[PROMPT]
Copy out all lines of the records in which the word "Funding" appears.

[PROVIDED RECORDS]
Start of Block
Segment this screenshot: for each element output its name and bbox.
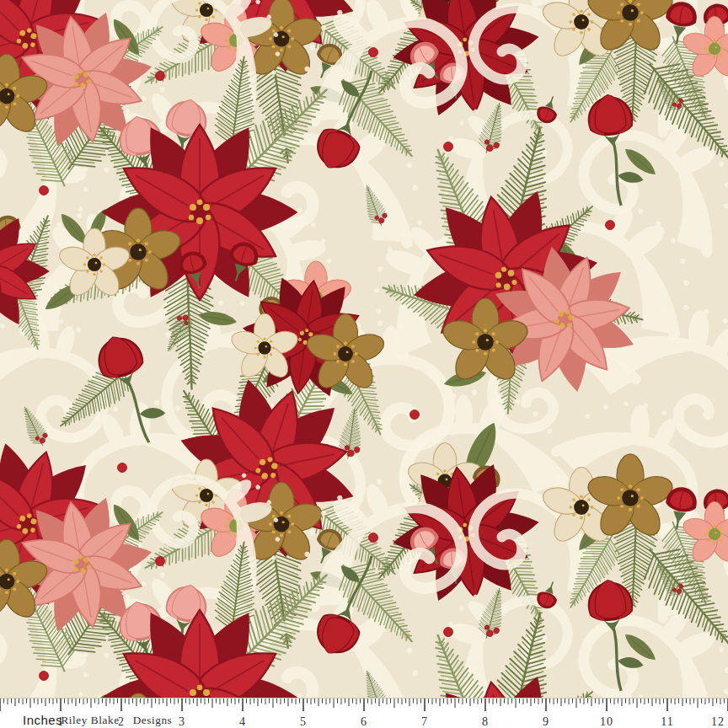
- ruler-number-12: 12: [711, 715, 725, 728]
- ruler-number-7: 7: [421, 715, 428, 728]
- ruler-brand-line2: Designs: [133, 714, 173, 726]
- ruler-brand-line1: Riley Blake: [61, 714, 119, 726]
- fabric-area: [0, 0, 728, 698]
- fabric-swatch-scan: Inches Riley Blake Designs 1234567891011…: [0, 0, 728, 728]
- ruler-number-1: 1: [57, 715, 64, 728]
- ruler-number-11: 11: [661, 715, 673, 728]
- ruler-number-9: 9: [543, 715, 549, 728]
- floral-fabric-pattern: [0, 0, 728, 698]
- ruler-number-6: 6: [361, 715, 367, 728]
- ruler-number-8: 8: [482, 715, 489, 728]
- ruler-number-3: 3: [179, 715, 185, 728]
- ruler-number-10: 10: [600, 715, 613, 728]
- ruler-number-4: 4: [239, 715, 246, 728]
- ruler-number-5: 5: [300, 715, 307, 728]
- ruler-number-2: 2: [118, 715, 125, 728]
- ruler-scale: Inches Riley Blake Designs 1234567891011…: [0, 699, 728, 728]
- ruler: Inches Riley Blake Designs 1234567891011…: [0, 698, 728, 728]
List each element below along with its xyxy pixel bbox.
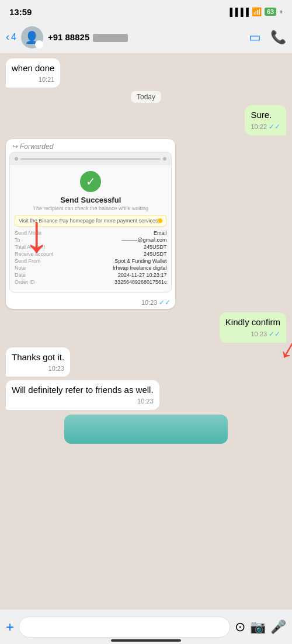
detail-label: Date [15, 272, 26, 278]
topbar-dot2 [163, 157, 166, 161]
promo-dot [158, 218, 162, 223]
detail-row: Note frhwap freelance digital [15, 265, 166, 271]
topbar-dot [15, 157, 18, 161]
avatar-badge: ⏱ [35, 40, 43, 48]
promo-text: Visit the Binance Pay homepage for more … [19, 218, 158, 224]
card-meta: 10:23 ✓✓ [6, 296, 175, 309]
message-text: Thanks got it. [12, 352, 64, 362]
message-time: 10:21 [39, 75, 55, 84]
detail-row: To ———@gmail.com [15, 237, 166, 243]
home-indicator [111, 639, 181, 642]
message-time: 10:23 [137, 397, 154, 406]
sticker-button[interactable]: ⊙ [235, 619, 245, 635]
forwarded-label: ↪ Forwarded [6, 139, 175, 152]
signal-icon: ▐▐▐▐ [227, 8, 249, 16]
detail-label: To [15, 237, 20, 243]
detail-label: Send Mode [15, 230, 41, 236]
double-tick-icon: ✓✓ [269, 122, 280, 132]
back-count: 4 [11, 32, 16, 43]
microphone-button[interactable]: 🎤 [270, 619, 286, 635]
message-text: Sure. [251, 110, 272, 120]
camera-button[interactable]: 📷 [250, 619, 266, 635]
message-bubble-kindly-confirm: Kindly confirm 10:23 ✓✓ [220, 312, 286, 343]
card-title: Send Successful [15, 196, 166, 204]
detail-value: 2024-11-27 10:23:17 [118, 272, 167, 278]
card-promo-banner: Visit the Binance Pay homepage for more … [15, 215, 166, 227]
double-tick-icon: ✓✓ [269, 329, 280, 339]
chat-header: ‹ 4 👤 ⏱ +91 88825 ▭ 📞 [0, 21, 292, 54]
wifi-icon: 📶 [252, 7, 262, 16]
detail-label: Send From [15, 258, 41, 264]
status-bar: 13:59 ▐▐▐▐ 📶 63 + [0, 0, 292, 21]
detail-value: Email [154, 230, 167, 236]
date-label: Today [131, 91, 161, 103]
double-tick-icon: ✓✓ [159, 298, 171, 307]
detail-label: Order ID [15, 279, 35, 285]
topbar-line [20, 158, 161, 160]
back-button[interactable]: ‹ 4 [6, 31, 16, 43]
detail-value: Spot & Funding Wallet [114, 258, 166, 264]
detail-label: Receive account [15, 251, 54, 257]
date-divider: Today [6, 91, 286, 102]
forwarded-card: ↪ Forwarded ✓ Send Successful The recipi… [6, 139, 175, 309]
card-subtitle: The recipient can check the balance whil… [15, 206, 166, 211]
message-input[interactable] [19, 617, 230, 638]
contact-name[interactable]: +91 88825 [48, 32, 244, 42]
message-row: when done 10:21 [6, 58, 286, 88]
video-call-icon[interactable]: ▭ [249, 30, 261, 45]
status-icons: ▐▐▐▐ 📶 63 + [227, 7, 283, 16]
message-text: Will definitely refer to friends as well… [12, 385, 154, 395]
detail-value: 245USDT [144, 251, 167, 257]
message-row-kindly-confirm: Kindly confirm 10:23 ✓✓ ↓ [6, 312, 286, 343]
detail-value: ———@gmail.com [121, 237, 166, 243]
header-actions: ▭ 📞 [249, 30, 286, 45]
card-body: ✓ Send Successful The recipient can chec… [10, 165, 171, 292]
message-time: 10:23 [251, 330, 267, 339]
forwarded-content: ✓ Send Successful The recipient can chec… [9, 152, 172, 293]
message-bubble-when-done: when done 10:21 [6, 58, 60, 88]
message-bubble-sure: Sure. 10:22 ✓✓ [245, 105, 286, 135]
message-row: Thanks got it. 10:23 [6, 347, 286, 377]
message-bubble-will-refer: Will definitely refer to friends as well… [6, 380, 159, 409]
detail-row: Date 2024-11-27 10:23:17 [15, 272, 166, 278]
message-time: 10:22 [251, 123, 267, 131]
forward-arrow-icon: ↪ [12, 142, 18, 151]
avatar: 👤 ⏱ [21, 26, 43, 48]
image-preview-strip [64, 415, 228, 444]
add-attachment-button[interactable]: + [6, 619, 14, 635]
detail-label: Total Amount [15, 244, 45, 250]
detail-row: Order ID 33256489268017561c [15, 279, 166, 285]
detail-row: Total Amount 245USDT [15, 244, 166, 250]
status-time: 13:59 [9, 7, 32, 17]
detail-value: frhwap freelance digital [113, 265, 167, 271]
message-text: when done [12, 63, 54, 73]
detail-value: 245USDT [144, 244, 167, 250]
chat-body: when done 10:21 Today Sure. 10:22 ✓✓ ↪ F… [0, 54, 292, 609]
message-row: Sure. 10:22 ✓✓ [6, 105, 286, 135]
detail-row: Receive account 245USDT [15, 251, 166, 257]
message-row: Will definitely refer to friends as well… [6, 380, 286, 409]
detail-row: Send From Spot & Funding Wallet [15, 258, 166, 264]
battery-indicator: 63 [265, 8, 276, 16]
battery-icon: + [279, 9, 283, 15]
message-bubble-thanks: Thanks got it. 10:23 [6, 347, 70, 377]
detail-label: Note [15, 265, 26, 271]
message-time: 10:23 [48, 364, 65, 373]
input-bar: + ⊙ 📷 🎤 [0, 609, 292, 644]
success-check-icon: ✓ [80, 171, 101, 192]
phone-call-icon[interactable]: 📞 [270, 30, 286, 45]
message-time: 10:23 [141, 299, 158, 306]
card-details: Send Mode Email To ———@gmail.com Total A… [15, 230, 166, 285]
contact-masked [93, 34, 128, 42]
detail-value: 33256489268017561c [114, 279, 167, 285]
message-text: Kindly confirm [225, 317, 280, 327]
detail-row: Send Mode Email [15, 230, 166, 236]
card-topbar [10, 152, 171, 165]
back-chevron-icon: ‹ [6, 31, 9, 43]
message-row-forwarded: ↪ Forwarded ✓ Send Successful The recipi… [6, 139, 286, 309]
contact-number: +91 88825 [48, 32, 89, 42]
End of Block
[RESPONSE TO THE EXERCISE]
detail-value: Spot & Funding Wallet [114, 258, 166, 264]
detail-row: Send From Spot & Funding Wallet [15, 258, 166, 264]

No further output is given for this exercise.